Train Dreams persist through changing times in ethereal, awestruck drama
A thoroughly engrossing period piece of dreamy details, quietly told and expertly performed.
Photo: Netflix
From the first images of a hand-felled tree, destruction, change, and transformation define Train Dreams. Ironically, so does persistence. But though the theme might be familiar for filmmaker Clint Bentley, Train Dreams marks a big step forward for him. Bentley last directed the endearing but formulaic character study Jockey, which gave Clifton Collins Jr. his own study in lingering retrospection, and he earned an Oscar nomination for co-writing the prison drama Sing Sing. Train Dreams looks further back than either to find its persistent American truth, a thoroughly engrossing period piece of dreamy details. Adapted from Denis Johnson’s Pulitzer-finalist novella, its story of one man’s lifetime—ranging an absurd technological expanse, from constructing the railroads of the West to witnessing televised spaceflight—is quietly told, in conversation with Kelly Reichardt and Terrence Malick.
These inspirations are established early, through images of swaying wheat and through paragraphs of Johnson’s prose delivered in voiceover by frequent Reichardt collaborator Will Patton. Its setting—deep in the forests of the Pacific Northwest—time period, and brief moments of connection with Indigenous and Chinese Americans offer up a similar outline as First Cow, but colored in by the more elegiac Americana of The Assassination Of Jesse James By The Coward Robert Ford. It’s at this aesthetic crossroads that we find Robert Grainier (Joel Edgerton).
The leap that life takes over the course of a single generation—this simple logger living from the 1880s to the 1960s—stands in for that inevitable left-behind feeling that creeps up with age, here inspiring awe rather than pissy fist-shaking at the changing times. The entirety of Train Dreams is awestruck, this potentially cloying tone and Bryce Dessner’s emotional score justified by a devotion to golden hour nature photography, candlelight and campfires, and production design (courtesy of After Yang‘s Alexandra Schaller) that transports you as completely as the untamed wilderness.

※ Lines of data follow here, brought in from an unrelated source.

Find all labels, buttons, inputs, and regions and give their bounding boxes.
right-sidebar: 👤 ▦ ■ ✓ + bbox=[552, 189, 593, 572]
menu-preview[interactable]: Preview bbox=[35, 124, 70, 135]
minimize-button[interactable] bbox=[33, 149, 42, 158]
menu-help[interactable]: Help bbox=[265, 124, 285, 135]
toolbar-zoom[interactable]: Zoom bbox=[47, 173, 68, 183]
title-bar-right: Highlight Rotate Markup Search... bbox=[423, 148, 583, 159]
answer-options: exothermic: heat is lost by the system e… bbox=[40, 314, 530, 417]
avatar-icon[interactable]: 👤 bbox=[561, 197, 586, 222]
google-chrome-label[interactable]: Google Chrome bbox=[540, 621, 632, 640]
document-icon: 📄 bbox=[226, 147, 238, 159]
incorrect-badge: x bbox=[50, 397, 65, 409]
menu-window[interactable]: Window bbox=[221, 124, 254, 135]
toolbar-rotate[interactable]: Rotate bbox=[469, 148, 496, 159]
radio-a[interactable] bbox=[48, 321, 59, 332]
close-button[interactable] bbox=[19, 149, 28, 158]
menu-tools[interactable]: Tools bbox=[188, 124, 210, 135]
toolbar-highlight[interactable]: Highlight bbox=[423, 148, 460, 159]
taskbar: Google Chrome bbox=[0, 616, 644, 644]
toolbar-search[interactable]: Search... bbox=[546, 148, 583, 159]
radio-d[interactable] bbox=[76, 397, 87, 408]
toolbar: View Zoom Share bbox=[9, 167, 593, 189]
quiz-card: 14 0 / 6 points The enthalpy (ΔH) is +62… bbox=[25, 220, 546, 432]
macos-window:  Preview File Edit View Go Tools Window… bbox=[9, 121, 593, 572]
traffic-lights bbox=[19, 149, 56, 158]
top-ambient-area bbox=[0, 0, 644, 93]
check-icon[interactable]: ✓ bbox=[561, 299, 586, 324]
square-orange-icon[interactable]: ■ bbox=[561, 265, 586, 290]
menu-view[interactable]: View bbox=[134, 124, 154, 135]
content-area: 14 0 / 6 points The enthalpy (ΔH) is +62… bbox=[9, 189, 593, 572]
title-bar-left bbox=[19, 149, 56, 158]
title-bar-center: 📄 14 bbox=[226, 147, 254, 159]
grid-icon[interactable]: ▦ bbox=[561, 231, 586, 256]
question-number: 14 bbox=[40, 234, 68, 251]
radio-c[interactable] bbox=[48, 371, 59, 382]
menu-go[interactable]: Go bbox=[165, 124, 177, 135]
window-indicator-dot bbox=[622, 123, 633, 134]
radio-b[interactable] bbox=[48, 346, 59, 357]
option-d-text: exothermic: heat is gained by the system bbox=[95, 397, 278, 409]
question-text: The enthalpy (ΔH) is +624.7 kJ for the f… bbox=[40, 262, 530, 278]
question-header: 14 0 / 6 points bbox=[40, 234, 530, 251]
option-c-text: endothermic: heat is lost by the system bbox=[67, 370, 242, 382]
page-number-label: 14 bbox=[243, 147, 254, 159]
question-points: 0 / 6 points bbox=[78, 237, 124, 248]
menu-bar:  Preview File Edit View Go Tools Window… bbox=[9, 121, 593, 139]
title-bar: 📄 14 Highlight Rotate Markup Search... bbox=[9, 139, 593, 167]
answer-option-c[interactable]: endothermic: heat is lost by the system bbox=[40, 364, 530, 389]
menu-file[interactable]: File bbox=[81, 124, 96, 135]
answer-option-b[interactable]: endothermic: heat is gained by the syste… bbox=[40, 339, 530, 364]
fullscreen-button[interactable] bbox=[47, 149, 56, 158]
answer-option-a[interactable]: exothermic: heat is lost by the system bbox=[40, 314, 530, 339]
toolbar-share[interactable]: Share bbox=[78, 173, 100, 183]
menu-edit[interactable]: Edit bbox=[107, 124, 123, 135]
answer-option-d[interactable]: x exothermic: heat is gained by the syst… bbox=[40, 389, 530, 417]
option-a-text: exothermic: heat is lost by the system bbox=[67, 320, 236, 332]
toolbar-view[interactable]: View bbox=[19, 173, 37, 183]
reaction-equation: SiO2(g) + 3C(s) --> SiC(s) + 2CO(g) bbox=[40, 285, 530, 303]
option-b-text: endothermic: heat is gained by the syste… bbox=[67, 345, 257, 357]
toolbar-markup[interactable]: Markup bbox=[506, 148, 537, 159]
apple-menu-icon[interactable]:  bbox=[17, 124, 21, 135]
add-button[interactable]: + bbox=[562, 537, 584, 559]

Bentley and cinematographer Adolpho Veloso isolate their characters in a cramped, boxy 3:2 aspect ratio, zooming away from center-frame lumberjacks lost in the bright greens of the foliage. It’s all framed like a series of old photographs one might find in an antique store—especially an early montage of Grainier’s formative memories, of two-faced cows and train rides and dying men—richly colored to take the burden off your imagination. The uncommon format underscores the tone of Grainier’s labor: It’s lonely work, and this melancholy is the silent companion to the stray bursts of violence and the percussive rhythmic thump of ax on wood. Edgerton’s soft-spoken woodsman might initially seem at home in this observational, isolated, masculine milieu—surrounded by sprawling nature and some choice bit players (including a charmingly blustery William H. Macy as the incredibly named old-timer Arn Peeples). But really, he belongs at home.